DeKALB – Sarah Moses used her one-minute candidate-response time during a school district election forum to make an emboldened declaration that residency checks for DeKalb School District 428 students were unlawful.
“If we do have any undocumented immigrants attending our school, there’s a law called McKinney-Vento that requires we educate them,” Moses said. “There’s also a law that says where students lay their head at night is where they are to be educated.”
Moses spoke during Candidate Night at the Egyptian Theatre, 135 S. Second St., along with Orion Carey, Samantha McDavid (wife of Maurice McDavid, DeKalb High School dean of students), Jeremy Olson, David Seymour, incumbent Rick Smith, December Richardson, Stephen Irving and incumbent Fred Davis. They’re all vying for four spots on the board.
Smith and Davis were not in attendance because they were at the District 428 Board meeting. Irving, of Irving Construction and the chairman of the board at Kishwaukee Country Club, did not attend.
The evening also included a short forum between the candidates for the only contested race for DeKalb City Council, with 3rd Ward hopeful Tracy Smith, a retired police officer, and Steve Kapitan, a former city clerk.

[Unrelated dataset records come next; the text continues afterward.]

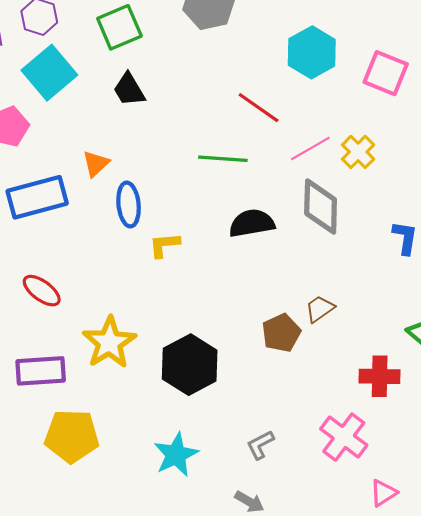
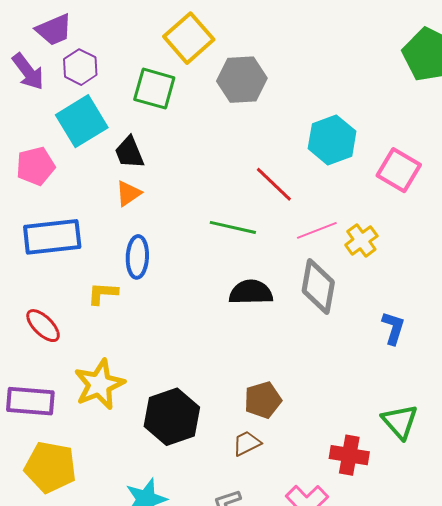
green square: (119, 27) -> (154, 89), turned 30
black trapezoid: (129, 90) -> (129, 152), moved
orange triangle: (96, 164) -> (128, 193), moved
yellow L-shape: (164, 245) -> (103, 293), moved
brown trapezoid: (320, 309) -> (247, 443), moved

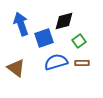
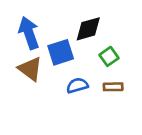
blue semicircle: (56, 62) -> (77, 85), size x0.7
brown triangle: (16, 68) -> (30, 69), moved

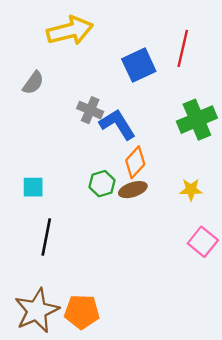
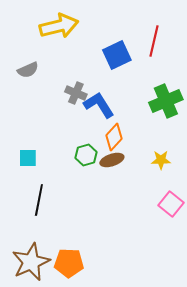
gray semicircle: (33, 83) -> (28, 70), turned 30

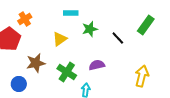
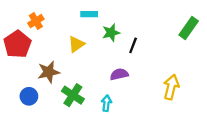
green rectangle: (146, 25) -> (189, 28), moved
black line: (118, 38) -> (133, 45), moved, turned 64
green cross: (67, 72) -> (73, 95), moved

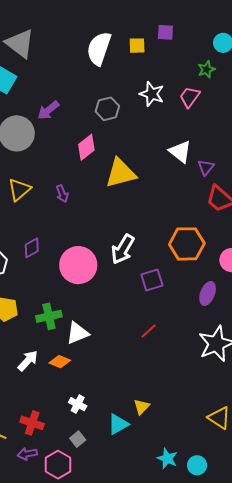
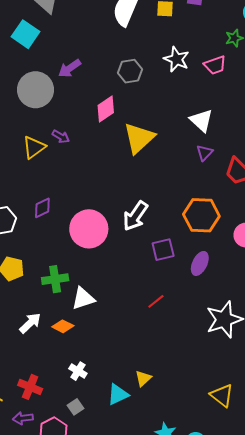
pink trapezoid: (190, 97) -> (215, 65), turned -150
purple triangle: (206, 167) -> (204, 153), moved
yellow triangle: (121, 173) -> (139, 138), turned -32
purple arrow: (62, 194) -> (61, 137), moved, turned -42
purple ellipse: (208, 293) -> (200, 263), moved

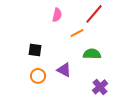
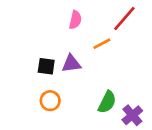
green semicircle: (92, 54) -> (107, 102), moved, turned 114
purple triangle: (64, 70) -> (71, 64), moved, turned -35

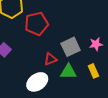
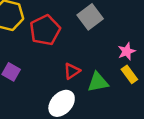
pink star: (96, 44) -> (127, 51), moved
gray square: (71, 47) -> (90, 17), moved

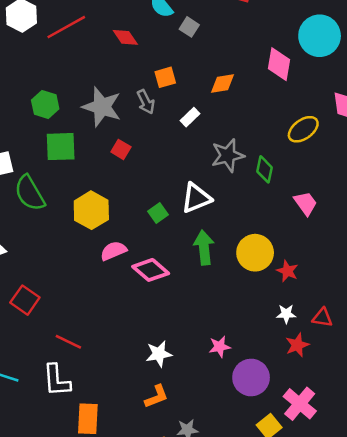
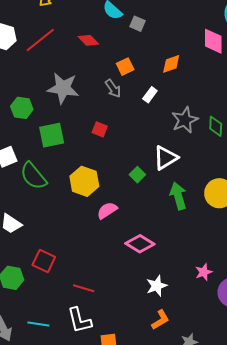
green hexagon: (45, 105) -> (22, 108), moved
gray star: (102, 107) -> (63, 88), moved
pink diamond: (151, 270) -> (140, 244), moved

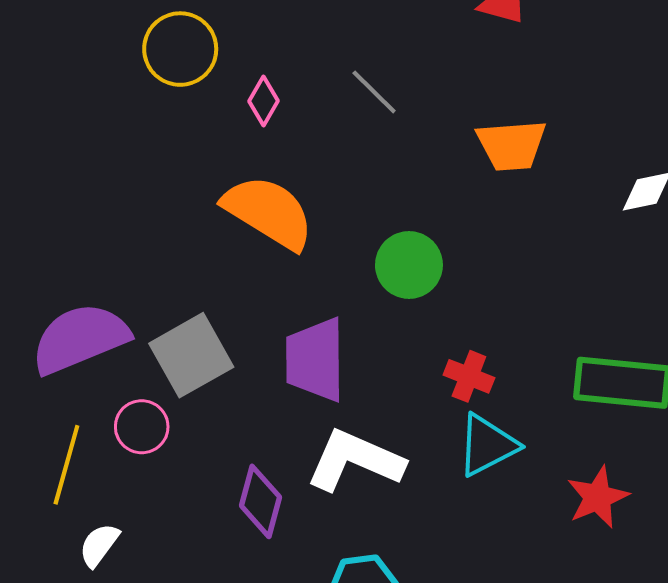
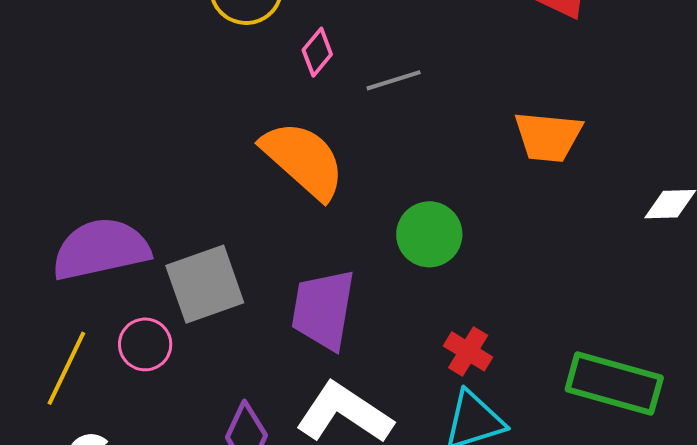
gray line: (374, 92) -> (394, 80), moved, turned -72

Eric Olson, general manager of the Daily Chronicle, moderated the forums. The event, presented by the DeKalb Chamber of Commerce, the Daily Chronicle and WLBK Radio 98.9 FM and 1360 AM, began with a meet-and-greet at 5:30 p.m. at the theater. About 60 people attended.
Moses was responding to fellow District 428 Board candidate Orion Carey’s response about a 2017 lawsuit filed by DeKalb-based developer Jim Mason against District 428, alleging that 75 percent of students attending school in DeKalb did not live in the area. The lawsuit was found to be largely false.
“Every member of a school board is an elected official bound to follow the letter of the law,” Carey said. “It is illegal for people who are not residents to attend the schools in this community. If you’re illegally attending the school and you’re not a resident, who’s paying for that education? The taxpayer.”
Seymour, who also is not in support of the residency checks, said he was running for the district board on a platform focused on diversity, accountability, respect and engagement.
“I believe my upbringing [on the South Side of Chicago, and Schaumburg] has provided me with great benefit of being a translator of the various cultures that I’m familiar with,” Seymour said, who also is a senior pastor at Logan Street Baptist Church in Batavia. “I often have had to make the difficult yet compassionate choice to move the body forward.”
McDavid said the district needs to give classrooms and teachers the resources they need to address the social-emotional needs of students. She said she’s been attending District 428 Board meetings for three years.
“Our school district is not a business,” McDavid said. “I will serve with integrity and transparency. I will listen to the voices of teachers, parents, and taxpayers. It is frustrating that current board members don’t know what they’re voting on and don’t know what they’re serving our community for.”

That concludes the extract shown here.